(The task): Pull every line containing "mesa" out of the listing below.

(Records shown):
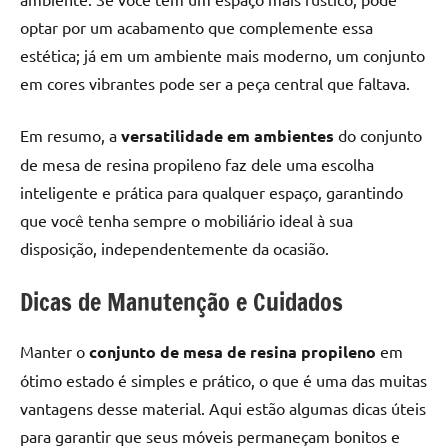
optar por um acabamento que complemente essa
estética; já em um ambiente mais moderno, um conjunto
em cores vibrantes pode ser a peça central que faltava.
Em resumo, a
versatilidade em ambientes
do conjunto
de mesa de resina propileno faz dele uma escolha
inteligente e prática para qualquer espaço, garantindo
que você tenha sempre o mobiliário ideal à sua
disposição, independentemente da ocasião.
Dicas de Manutenção e Cuidados
Manter o
conjunto de mesa de resina propileno
em
ótimo estado é simples e prático, o que é uma das muitas
vantagens desse material. Aqui estão algumas dicas úteis
para garantir que seus móveis permaneçam bonitos e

(Solution for this task):
de mesa de resina propileno faz dele uma escolha
conjunto de mesa de resina propileno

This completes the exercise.